Local Park, City Lakes Provide An Accessible Fishing Location

TPWD/Courtesy Managed community fishing lakes, like this one at The Nature Center, provide an option other than big reservoirs for fishing.

It's summertime and the living is easy.

Oh to be a kid again.

Waking up with no plans, but plenty of options — Baseball in the streets; playing in the sprinklers; trees to climb; swimming in a water trough.


It's all good.

What, kids don't do that stuff anymore? Oh, yeah. They have camps and video games.

They really don't know what they are missing.

Years ago, when my kids were actually kids someone wiser than me said they needed time off in the summer just to "dig in the dirt." Time that isn't structured and hopefully spent outdoors doing whatever. I tried to follow that advice.

With both parents working the norm today it is more common for kids to go to various camps or daycare throughout the summer.

Making matters worse, access to places to do some of the things we did have gotten harder. Even with about three-quarters of a million ponds and lakes in Texas, getting permission to fish one isn't easy if you don't know someone.

That doesn't mean there isn't any place to fish.

Working with cities and towns, Texas Parks and Wildlife Department created its Community Fishing Lakes program. Unlike the state's big reservoirs that are best fished from a boat, the community lakes are more often less than a hundred acres in size with excellent bank fishing access.

There are 11 designated community lakes in Smith County. Three are at Camp Tyler and only available to the public during special events at the facility. Another is on the UT-Tyler campus. Two are actually on TPWD property, The Nature Center, which also only allows fishing for special events, and Tyler State Park. The rest are at city parks in Tyler, Lindale and Overton.
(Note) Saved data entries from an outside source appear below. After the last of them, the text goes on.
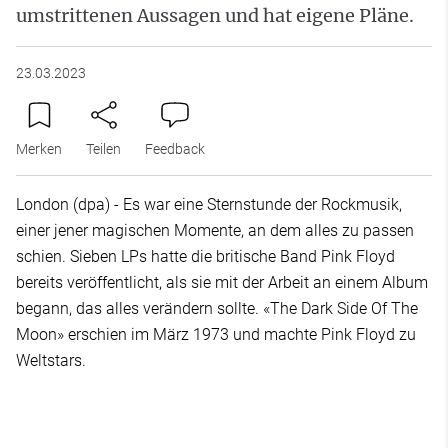
umstrittenen Aussagen und hat eigene Pläne.
23.03.2023
Merken
Teilen
Feedback
London (dpa) - Es war eine Sternstunde der Rockmusik,
einer jener magischen Momente, an dem alles zu passen
schien. Sieben LPs hatte die britische Band Pink Floyd
bereits veröffentlicht, als sie mit der Arbeit an einem Album
begann, das alles verändern sollte. «The Dark Side Of The
Moon» erschien im März 1973 und machte Pink Floyd zu
Weltstars.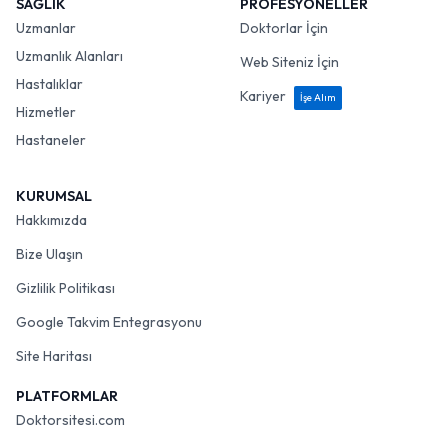
SAĞLIK
PROFESYONELLER
Uzmanlar
Doktorlar İçin
Uzmanlık Alanları
Web Siteniz İçin
Hastalıklar
Kariyer
İşe Alım
Hizmetler
Hastaneler
KURUMSAL
Hakkımızda
Bize Ulaşın
Gizlilik Politikası
Google Takvim Entegrasyonu
Site Haritası
PLATFORMLAR
Doktorsitesi.com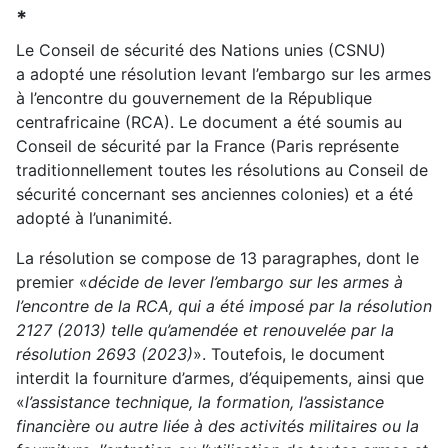
*
Le Conseil de sécurité des Nations unies (CSNU)
a adopté une résolution levant l’embargo sur les armes
à l’encontre du gouvernement de la République
centrafricaine (RCA). Le document a été soumis au
Conseil de sécurité par la France (Paris représente
traditionnellement toutes les résolutions au Conseil de
sécurité concernant ses anciennes colonies) et a été
adopté à l’unanimité.
La résolution se compose de 13 paragraphes, dont le
premier «
décide de lever l’embargo sur les armes à
l’encontre de la RCA, qui a été imposé par la résolution
2127 (2013) telle qu’amendée et renouvelée par la
résolution 2693 (2023)
». Toutefois, le document
interdit la fourniture d’armes, d’équipements, ainsi que
«
l’assistance technique, la formation, l’assistance
financière ou autre liée à des activités militaires ou la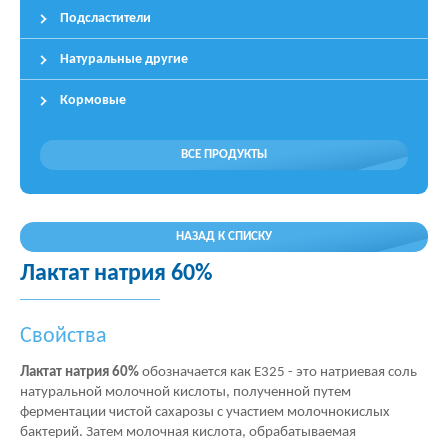
Подсластители
Натуральные другие
Кормовые
ВСЕ ПРОДУКТЫ
НАЗАД К СПИСКУ
Лактат натрия 60%
Свойства
Лактат натрия 60%
обозначается как E325 - это натриевая соль
натуральной молочной кислоты, полученной путем
ферментации чистой сахарозы с участием молочнокислых
бактерий. Затем молочная кислота, обрабатываемая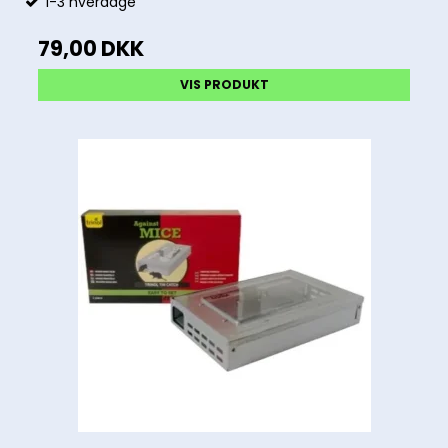
1-3 hverdage
79,00 DKK
VIS PRODUKT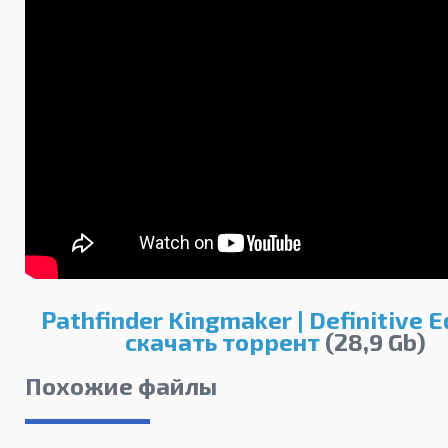
Pathfinder Kingmaker | Definitive E
скачать торрент
(28,9 Gb)
Похожие файлы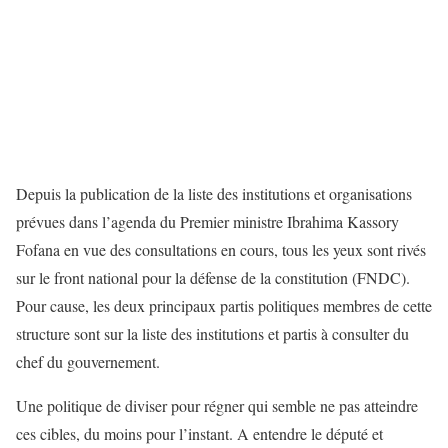
Depuis la publication de la liste des institutions et organisations
prévues dans l’agenda du Premier ministre Ibrahima Kassory
Fofana en vue des consultations en cours, tous les yeux sont rivés
sur le front national pour la défense de la constitution (FNDC).
Pour cause, les deux principaux partis politiques membres de cette
structure sont sur la liste des institutions et partis à consulter du
chef du gouvernement.
Une politique de diviser pour régner qui semble ne pas atteindre
ces cibles, du moins pour l’instant. A entendre le député et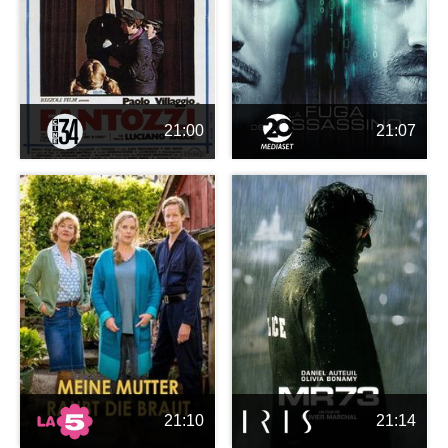
21:00
21:07
21:10
21:14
Whether it is rainbow trout in the winter or bass and catfish in the summer, the lakes are geared toward catch-and-keep, but on a sustainable basis so the fishery can be spread among more fishermen. The bass limit is the statewide five-fish, 14-inch minimum while catfish fishermen can keep five channel or blue cats daily with no length limit. There is an 18-inch minimum for flathead catfish.

One important rule is that fishermen may only use one rod or pole at a time. This is strictly to make the lake accessible to more people and to spread the catch around.

While the community lakes that are on the state's trout stocking list draw the largest winter crowds, a number of them are popular in the warm months.

"They are popular," said Richard Ott, TPWD fisheries biologist from Tyler. "We don't have a real good way to measure utilization, but we do get by Faulkner (located in South Tyler) enough to see evidence of fishing."

The biologist said Tyler's Woldert Park along with Faulkner Park in Lindale show signs that they also draw fishermen. Ott said one thing that makes Woldert especially attractive is the fact the city has loaner rods through the neighboring Glass Recreation Center.

The lakes are stocked primarily with catfish and sunfish through TPWD's regular hatchery program every few years. That helps keep the lakes fresh and viable as a fishery. In most cases bass already exist in the lakes, but typically aren't stocked.

Ott said the goal is to make the lakes an easy access designation for local residents.

Besides Smith County there are a number of community lakes in Anderson, Henderson, Hopkins, Titus, Van Zandt and Wood counties.

At all community lakes, like all public waters in Texas, youth 16 and under are not required to have a fishing license. Those 17 and up are not required to have a license on lakes that are fully enclosed by a state park such as Tyler State Park or Purtis Creek State Park lakes.